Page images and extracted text
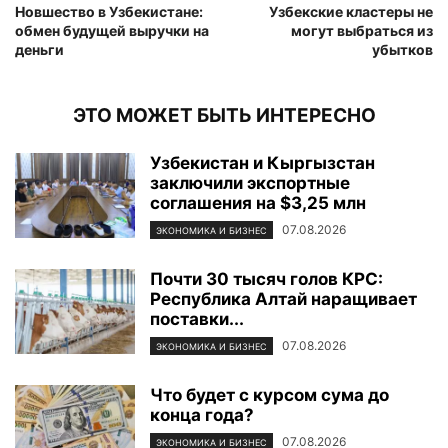
Новшество в Узбекистане:
Узбекские кластеры не
обмен будущей выручки на
могут выбраться из
деньги
убытков
ЭТО МОЖЕТ БЫТЬ ИНТЕРЕСНО
Узбекистан и Кыргызстан
заключили экспортные
соглашения на $3,25 млн
07.08.2026
ЭКОНОМИКА И БИЗНЕС
Почти 30 тысяч голов КРС:
Республика Алтай наращивает
поставки...
07.08.2026
ЭКОНОМИКА И БИЗНЕС
Что будет с курсом сума до
конца года?
07.08.2026
ЭКОНОМИКА И БИЗНЕС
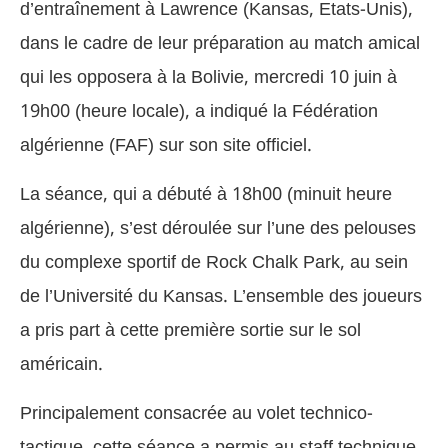
d’entraînement à Lawrence (Kansas, Etats-Unis),
dans le cadre de leur préparation au match amical
qui les opposera à la Bolivie, mercredi 10 juin à
19h00 (heure locale), a indiqué la Fédération
algérienne (FAF) sur son site officiel.
La séance, qui a débuté à 18h00 (minuit heure
algérienne), s’est déroulée sur l’une des pelouses
du complexe sportif de Rock Chalk Park, au sein
de l’Université du Kansas. L’ensemble des joueurs
a pris part à cette première sortie sur le sol
américain.
Principalement consacrée au volet technico-
tactique, cette séance a permis au staff technique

* _INSTRUCTIONS FOR THE TASK_:
Starting at the first line of the records above, set down each line exactly through the one that holds "поставки...". Omit pictures.

* _RESPONSE TO THIS TASK_:
Новшество в Узбекистане:
Узбекские кластеры не
обмен будущей выручки на
могут выбраться из
деньги
убытков
ЭТО МОЖЕТ БЫТЬ ИНТЕРЕСНО
Узбекистан и Кыргызстан
заключили экспортные
соглашения на $3,25 млн
07.08.2026
ЭКОНОМИКА И БИЗНЕС
Почти 30 тысяч голов КРС:
Республика Алтай наращивает
поставки...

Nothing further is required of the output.